## WORK ITEM
As the answer, set down the lines below from the one containing "Angebot (90, 621)" through the one containing "[TSK Portal] (947, 2359)", exactly and inclusively, and no others.

== DATA UNDER STUDY ==

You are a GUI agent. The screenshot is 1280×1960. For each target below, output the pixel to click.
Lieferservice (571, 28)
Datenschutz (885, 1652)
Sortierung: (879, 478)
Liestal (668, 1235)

===
== DATA UNDER STUDY ==

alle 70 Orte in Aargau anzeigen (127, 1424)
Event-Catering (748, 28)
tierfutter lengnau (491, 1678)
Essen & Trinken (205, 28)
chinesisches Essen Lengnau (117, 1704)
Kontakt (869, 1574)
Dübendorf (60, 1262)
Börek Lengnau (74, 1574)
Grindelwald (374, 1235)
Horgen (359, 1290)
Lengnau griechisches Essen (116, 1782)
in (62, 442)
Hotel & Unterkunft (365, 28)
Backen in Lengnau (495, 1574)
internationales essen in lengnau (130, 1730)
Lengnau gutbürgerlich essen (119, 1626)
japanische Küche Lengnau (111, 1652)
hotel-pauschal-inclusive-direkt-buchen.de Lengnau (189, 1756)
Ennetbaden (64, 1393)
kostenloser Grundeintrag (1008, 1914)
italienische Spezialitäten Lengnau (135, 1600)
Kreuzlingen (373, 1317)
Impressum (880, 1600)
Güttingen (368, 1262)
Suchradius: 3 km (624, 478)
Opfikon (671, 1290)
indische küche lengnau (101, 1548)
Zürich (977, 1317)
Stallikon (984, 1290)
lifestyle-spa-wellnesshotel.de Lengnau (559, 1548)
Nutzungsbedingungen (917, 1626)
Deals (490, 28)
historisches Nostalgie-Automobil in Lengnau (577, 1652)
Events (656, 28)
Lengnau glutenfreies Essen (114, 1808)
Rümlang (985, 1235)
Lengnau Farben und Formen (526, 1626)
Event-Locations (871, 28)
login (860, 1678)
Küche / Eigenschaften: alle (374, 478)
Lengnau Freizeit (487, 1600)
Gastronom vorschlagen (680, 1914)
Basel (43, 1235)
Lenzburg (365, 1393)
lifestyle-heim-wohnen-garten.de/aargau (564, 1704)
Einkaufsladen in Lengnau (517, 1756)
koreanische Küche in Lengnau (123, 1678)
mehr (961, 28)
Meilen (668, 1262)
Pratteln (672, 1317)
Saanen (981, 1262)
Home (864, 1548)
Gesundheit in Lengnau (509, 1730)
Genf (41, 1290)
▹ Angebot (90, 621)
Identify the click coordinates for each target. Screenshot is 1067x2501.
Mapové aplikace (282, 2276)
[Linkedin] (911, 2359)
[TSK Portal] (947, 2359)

===
== DATA UNDER STUDY ==

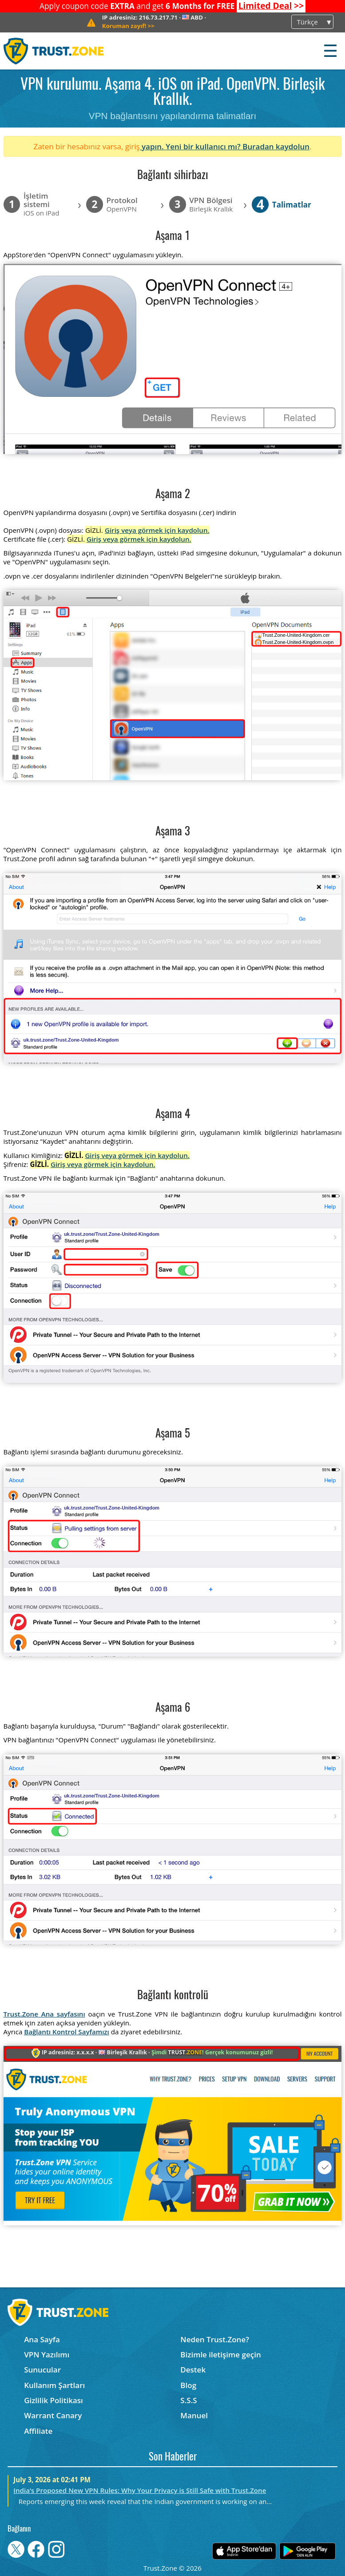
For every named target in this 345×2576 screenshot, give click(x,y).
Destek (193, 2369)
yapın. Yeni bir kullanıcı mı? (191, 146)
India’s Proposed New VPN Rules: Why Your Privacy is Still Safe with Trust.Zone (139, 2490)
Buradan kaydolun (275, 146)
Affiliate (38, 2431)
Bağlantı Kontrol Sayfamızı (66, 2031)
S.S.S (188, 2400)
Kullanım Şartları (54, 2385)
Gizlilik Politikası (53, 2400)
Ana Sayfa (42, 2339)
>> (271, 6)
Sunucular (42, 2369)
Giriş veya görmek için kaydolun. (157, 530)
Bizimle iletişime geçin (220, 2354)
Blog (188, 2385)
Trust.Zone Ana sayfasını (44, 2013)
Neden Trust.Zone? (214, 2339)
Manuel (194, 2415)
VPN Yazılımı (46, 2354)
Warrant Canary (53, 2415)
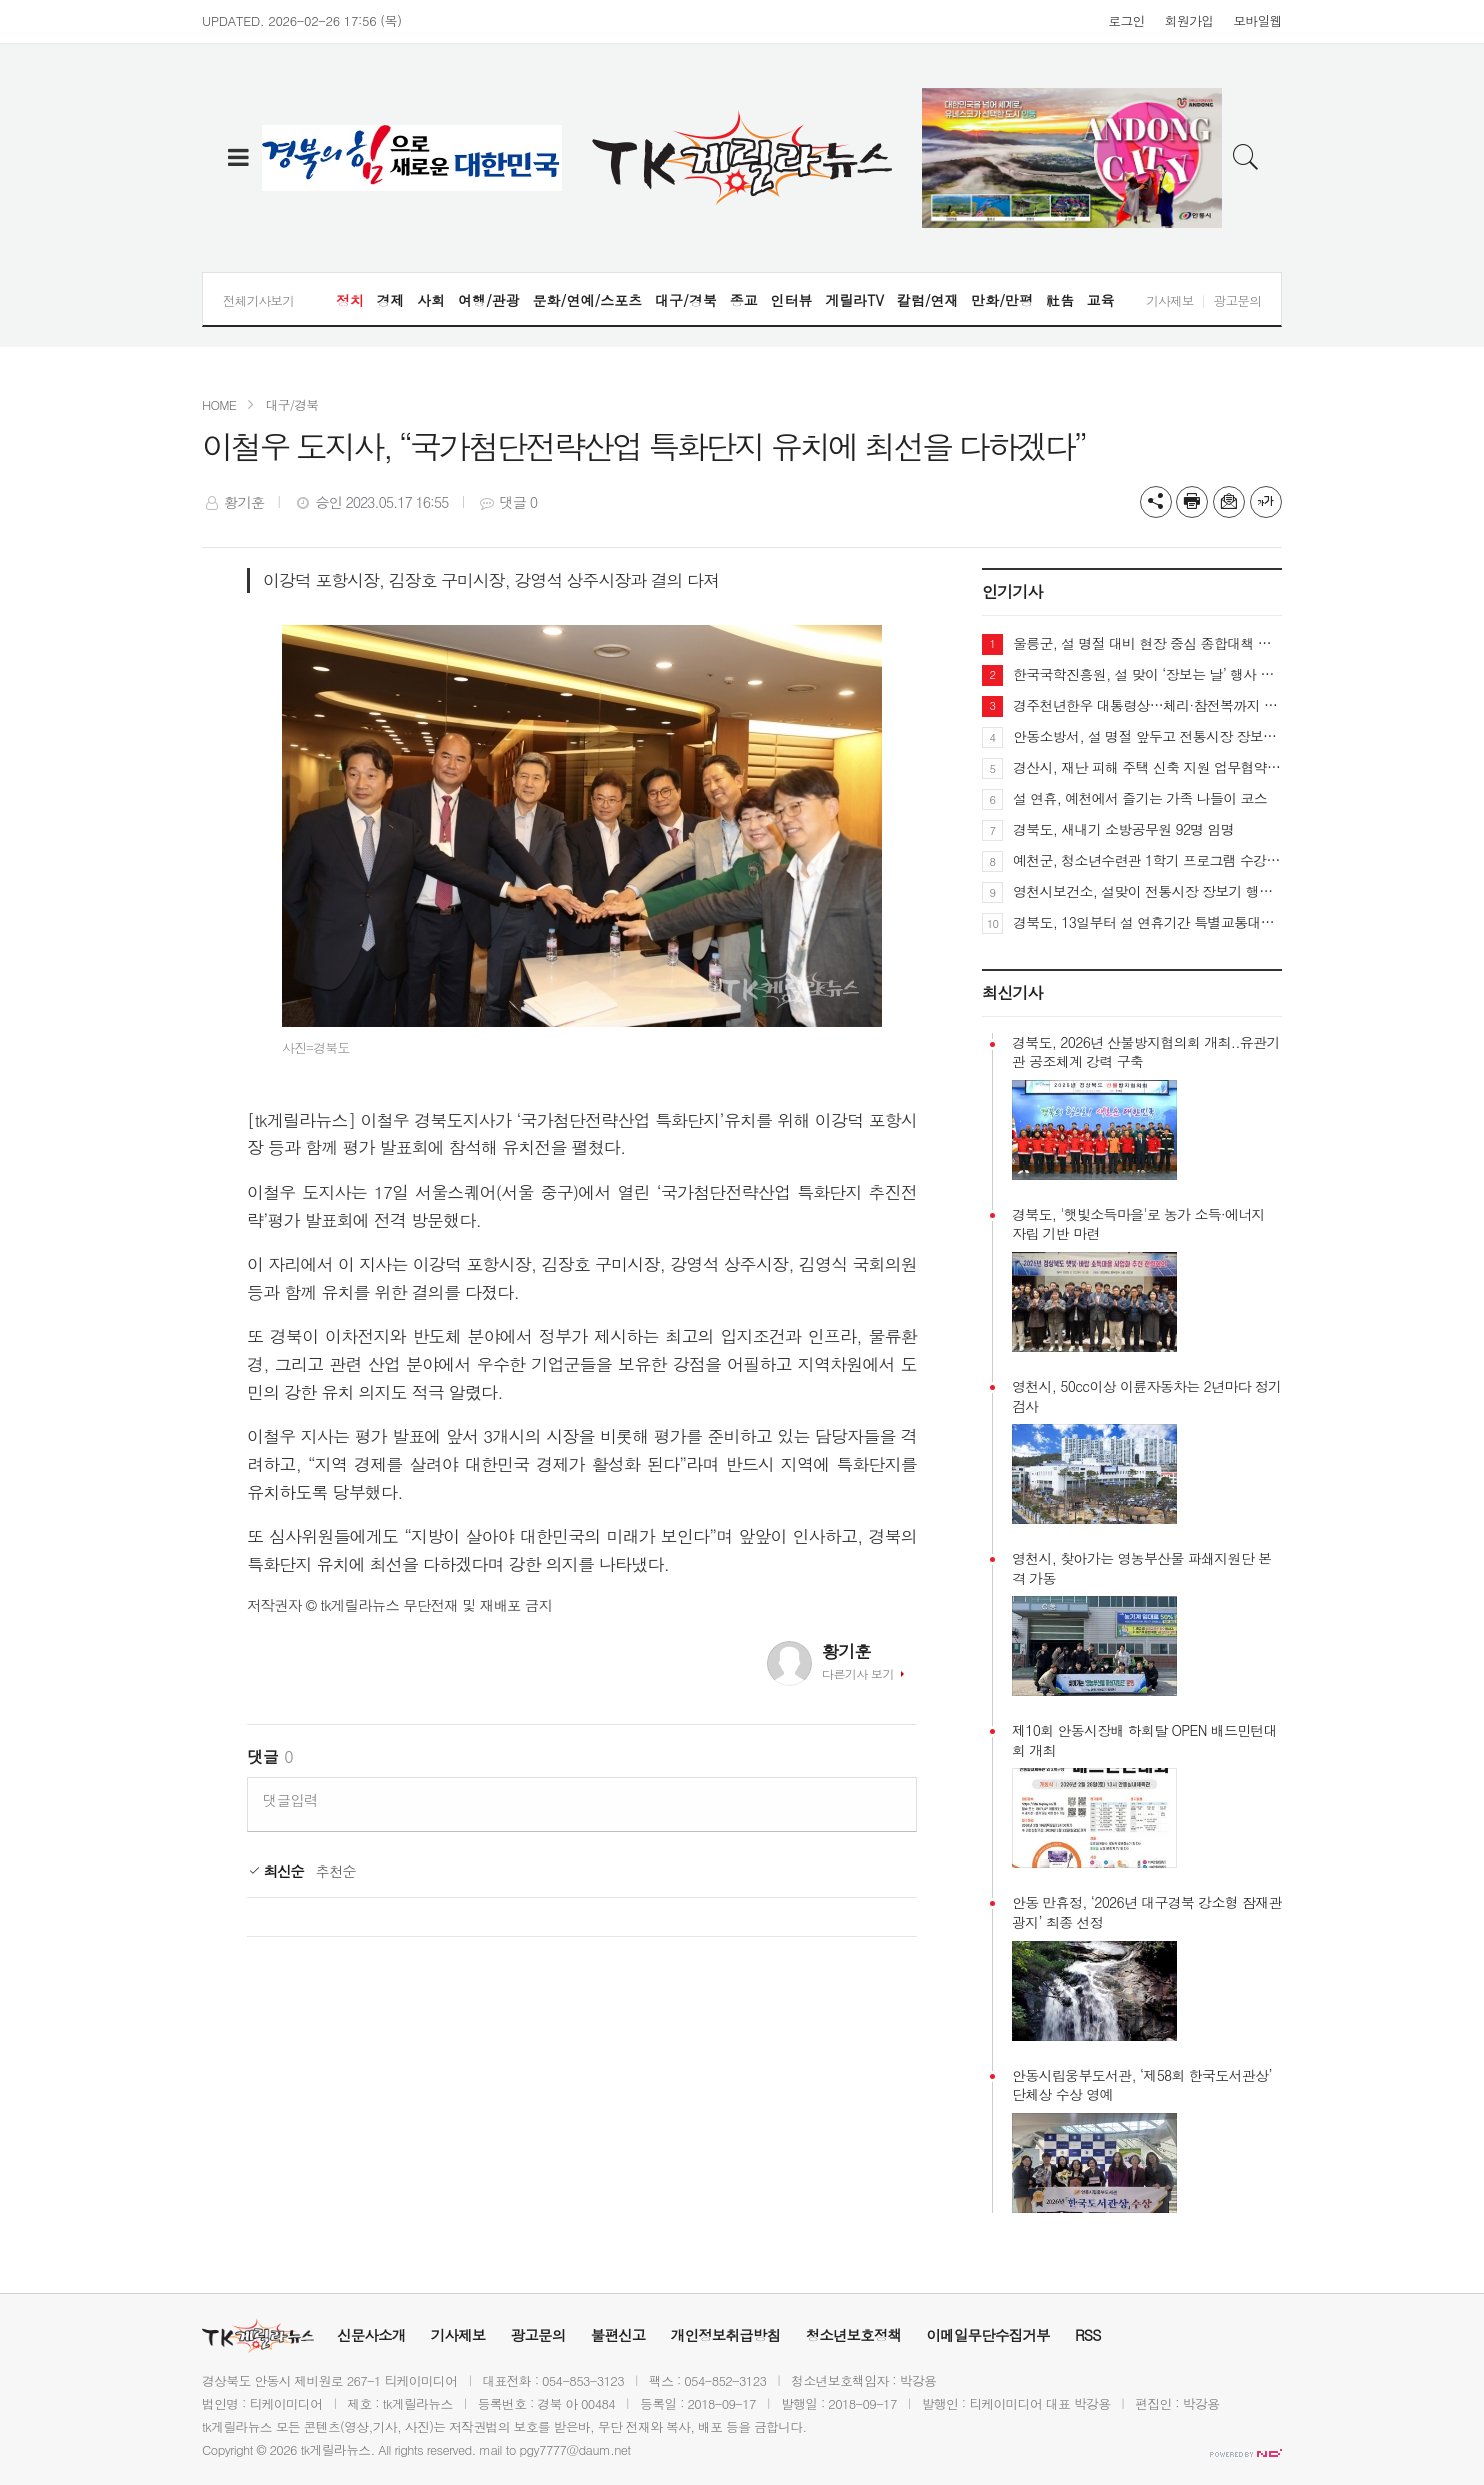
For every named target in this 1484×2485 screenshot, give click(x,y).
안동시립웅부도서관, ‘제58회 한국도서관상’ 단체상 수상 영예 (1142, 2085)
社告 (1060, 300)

===

## EXERCISE RESPONSE
▹ Angebot (90, 621)
Identify the click coordinates for each target. Screenshot is 1067x2501.
Mapové aplikace (282, 2276)
[Linkedin] (911, 2359)
[TSK Portal] (947, 2359)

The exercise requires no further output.